[Stored data entries]
--- START ---
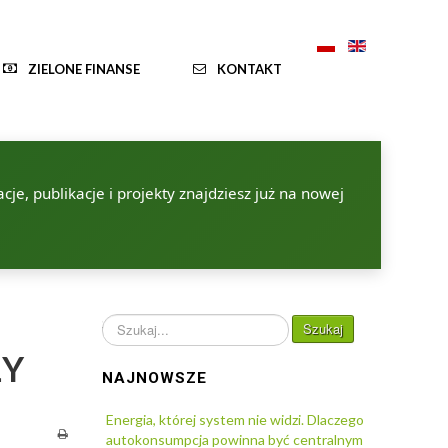
ZIELONE FINANSE
KONTAKT
je, publikacje i projekty znajdziesz już na nowej
Szukaj...
Szukaj
ŁY
NAJNOWSZE
Energia, której system nie widzi. Dlaczego
autokonsumpcja powinna być centralnym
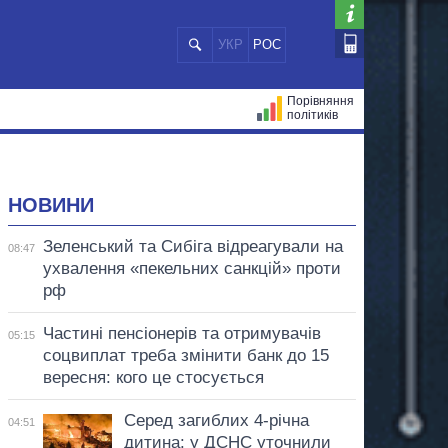
УКР
РОС
Порівняння
політиків
ЦІЙ
МЕРИ МІСТ
ВСІ ПЕРСОНИ
НОВИНИ
Зеленський та Сибіга відреагували на
08:47
ухвалення «пекельних санкцій» проти
рф
Частині пенсіонерів та отримувачів
05:15
соцвиплат треба змінити банк до 15
вересня: кого це стосується
Серед загиблих 4-річна
04:51
дитина: у ДСНС уточнили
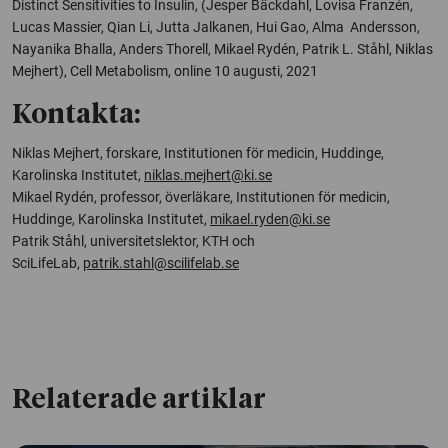
Distinct Sensitivities to Insulin, (Jesper Bäckdahl, Lovisa Franzén,
Lucas Massier, Qian Li, Jutta Jalkanen, Hui Gao, Alma Andersson,
Nayanika Bhalla, Anders Thorell, Mikael Rydén, Patrik L. Ståhl, Niklas
Mejhert), Cell Metabolism, online 10 augusti, 2021
Kontakta:
Niklas Mejhert, forskare, Institutionen för medicin, Huddinge,
Karolinska Institutet,
niklas.mejhert@ki.se
Mikael Rydén, professor, överläkare, Institutionen för medicin,
Huddinge, Karolinska Institutet,
mikael.ryden@ki.se
Patrik Ståhl, universitetslektor, KTH och
SciLifeLab,
patrik.stahl@scilifelab.se
Relaterade artiklar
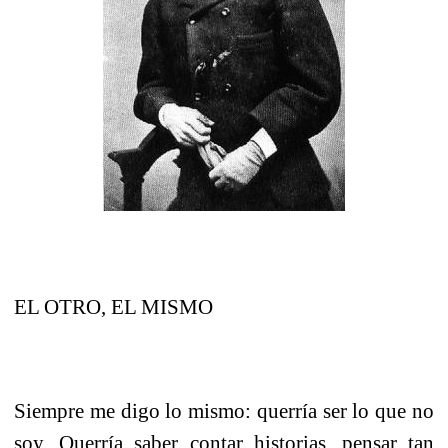
EL OTRO, EL MISMO
Siempre me digo lo mismo: querría ser lo que no
soy. Querría saber contar historias, pensar tan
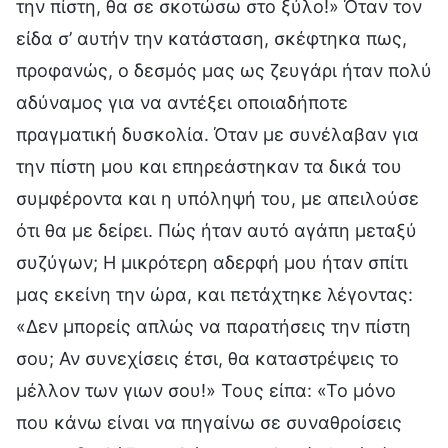
την πίστη, θα σε σκοτώσω στο ξύλο!» Όταν τον
είδα σ’ αυτήν την κατάσταση, σκέφτηκα πως,
προφανώς, ο δεσμός μας ως ζευγάρι ήταν πολύ
αδύναμος για να αντέξει οποιαδήποτε
πραγματική δυσκολία. Όταν με συνέλαβαν για
την πίστη μου και επηρεάστηκαν τα δικά του
συμφέροντα και η υπόληψή του, με απειλούσε
ότι θα με δείρει. Πώς ήταν αυτό αγάπη μεταξύ
συζύγων; Η μικρότερη αδερφή μου ήταν σπίτι
μας εκείνη την ώρα, και πετάχτηκε λέγοντας:
«Δεν μπορείς απλώς να παρατήσεις την πίστη
σου; Αν συνεχίσεις έτσι, θα καταστρέψεις το
μέλλον των γιων σου!» Τους είπα: «Το μόνο
που κάνω είναι να πηγαίνω σε συναθροίσεις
--- END ---
*WHAT YOU ARE ASKED TO DO*. What is needed is an exact copy of the lines above, from the one containing "είδα σ’ αυτήν" through the one containing "μας εκείνη την", with nothing added.

*ANSWER SPACE*.
είδα σ’ αυτήν την κατάσταση, σκέφτηκα πως,
προφανώς, ο δεσμός μας ως ζευγάρι ήταν πολύ
αδύναμος για να αντέξει οποιαδήποτε
πραγματική δυσκολία. Όταν με συνέλαβαν για
την πίστη μου και επηρεάστηκαν τα δικά του
συμφέροντα και η υπόληψή του, με απειλούσε
ότι θα με δείρει. Πώς ήταν αυτό αγάπη μεταξύ
συζύγων; Η μικρότερη αδερφή μου ήταν σπίτι
μας εκείνη την ώρα, και πετάχτηκε λέγοντας:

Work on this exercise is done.